Sarah Cooper participated in the study and felt like she had been "hit by a bus" after the first day of gluten snacks. Her symptoms got so bad that she had to drop out halfway through the six-week study.
People with gluten sensitivity who don't respond this way aren't necessarily in the clear, however. Experts like Marlisa Brown, a registered dietitian in private practice in Long Island, N.Y., and the author of Gluten-Free, Hassle-Free, worry that gluten could have long-term negative consequences that just haven't been identified yet. Even if you feel better, "definitely don't try to add it back in," she urges.
Brown counts herself among the gluten sensitive. After enduring sinus infections, hair loss, sensitive skin, and fatigue since she was a little girl, and despite a negative celiac-disease test in her 20s (which she thinks may not have been thorough enough), Brown finally cut out gluten in her late 40s.
"I felt better in a week," she says.
Gluten-free doesn't equal healthy
If you suspect your body can't tolerate gluten, the first thing you should do is get tested for celiac disease. If the test comes back negative, try a gluten-free diet for a week to see if you feel better, Leffler says. Cutting out gluten is the most reliable way to determine if you are, in fact, sensitive to the protein -- and if you are sensitive, it's the only treatment.
However, Leffler stresses that you should get help from a dietitian to make sure that you avoid hidden sources of gluten (like soy sauce and salad dressing), and that you don't miss out on the vitamins that wheat products provide.
Even though celebrities like Oprah Winfrey and Gwyneth Paltrow have reportedly cut out gluten to "detox," there's nothing inherently healthier about a gluten-free diet. "It can be very healthy, or it can be junk food," says Dee Sandquist, a registered dietitian and spokesperson for the American Dietetic Association.
Some of the many gluten-free products on the market can be unhealthy, Fasano says, because manufacturers add extra sugar and fat to simulate the texture and satisfying fluffiness that gluten imparts.

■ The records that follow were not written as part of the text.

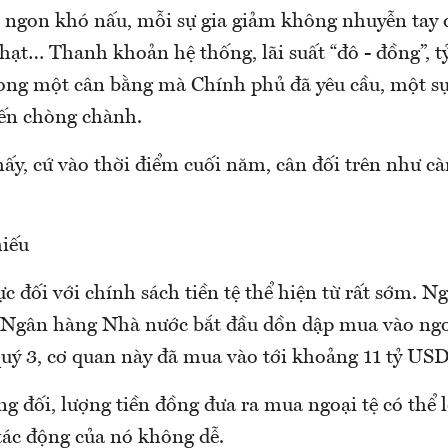
gon khó nấu, mỗi sự gia giảm không nhuyễn tay đ
nhạt… Thanh khoản hệ thống, lãi suất “đô - đồng”, tỷ
ng một cân bằng mà Chính phủ đã yêu cầu, một sự
iến chòng chành.
ấy, cứ vào thời điểm cuối năm, cân đối trên như 
hiếu
c đối với chính sách tiền tệ thể hiện từ rất sớm. N
 Ngân hàng Nhà nước bắt đầu dồn dập mua vào ngoạ
quý 3, cơ quan này đã mua vào tới khoảng 11 tỷ USD
g đối, lượng tiền đồng đưa ra mua ngoại tệ có thể 
tác động của nó không dễ.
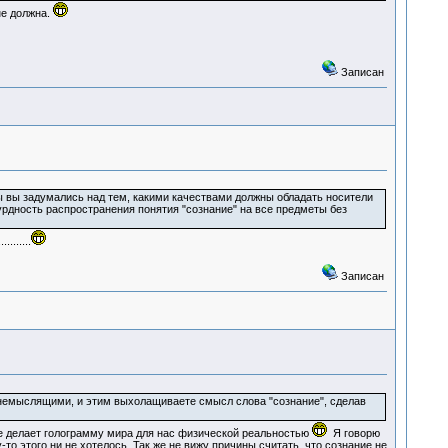
не должна.
Записан
ы вы задумались над тем, какими качествами должны обладать носители
урдность распространения понятия "сознание" на все предметы без
......
Записан
емыслящими, и этим выхолащиваете смысл слова "сознание", сделав
ое делает голограмму мира для нас физической реальностью
Я говорю
-то этого ни не хотелось. Так же не вижу причины считать, что сознание не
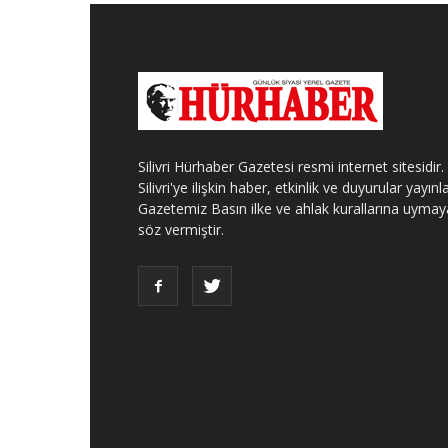
Silivri Hürhaber Gazetesi resmi internet sitesidir.
Silivri'ye ilişkin haber, etkinlik ve duyurular yayınla
Gazetemiz Basın ilke ve ahlak kurallarına uymay
söz vermiştir.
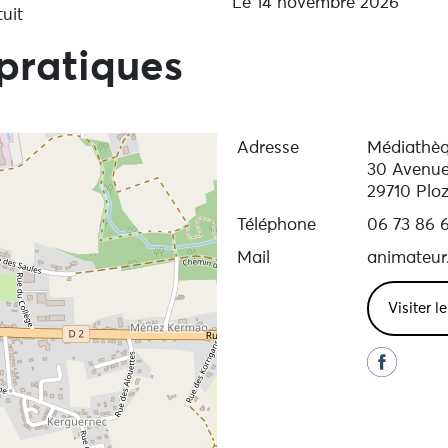
Le 14 novembre 2026
uit
pratiques
Adresse
Médiathè
30 Avenue
29710 Plo
Téléphone
06 73 86 6
Mail
animateur
Visiter l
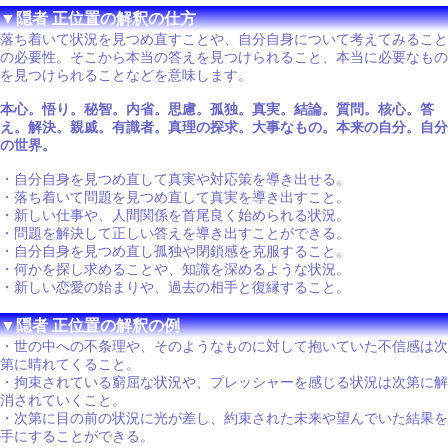
▼隠者 正位置の解釈の仕方
落ち着いて状況を見つめ直すことや、自分自身について考えてみること
の必要性。そこから本当の答えを見つけられること、本当に必要なもの
を見つけられることなどを意味します。
本心。悟り。秘智。内省。思慮。孤独。真実。結論。質問。核心。答
え。解決。親戚。有識者。真理の探求。大事なもの。本来の自分。自分
の世界。
・自分自身を見つめ直して真実や対応策を導き出せる。
・落ち着いて問題を見つめ直して真実を導き出すこと。
・新しい仕事や、人間関係を首尾良く始められる状況。
・問題を解決して正しい答えを導き出すことができる。
・自分自身を見つめ直し孤独や閉鎖感を克服すること。
・何かを探し求めることや、知識を深めるような状況。
・新しい恋愛の始まりや、過去の相手と復縁すること。
▼隠者 正位置の解釈の例
・世の中への不条理や、そのようなものに対して抱いていた不信感は次
第に晴れてくること。
・拘束されている窮屈な状況や、プレッシャーを感じる状況は次第に解
消されていくこと。
・次第に目の前の状況に光が差し、約束された未来や望んでいた結果を
手にすることができる。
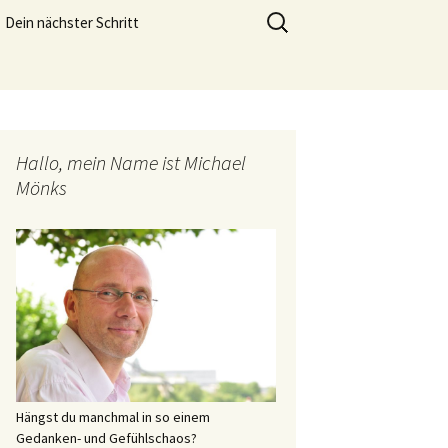
meistern und genießen zu können.
Suchen
Dein nächster Schritt
nach:
Lebensfreude Training
Hallo, mein Name ist Michael
Mönks
Hängst du manchmal in so einem
Gedanken- und Gefühlschaos?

Another potential pitfall is that gluten-free products are less routinely fortified with iron and vitamins B and D than regular bread products, Sandquist says. "Vitamins B and D are the ones particularly at risk of being deficient in [gluten-sensitive] people."
If you plan to go gluten free, select more fruits, vegetables, and lean meat, and more naturally gluten-free grains like brown rice, quinoa, and buckwheat, rather than just buying prepackaged products labeled "gluten free," Sandquist says. She adds, however, that gluten-free products are "evolving" and may become healthier overall as manufacturers develop ways to fortify them.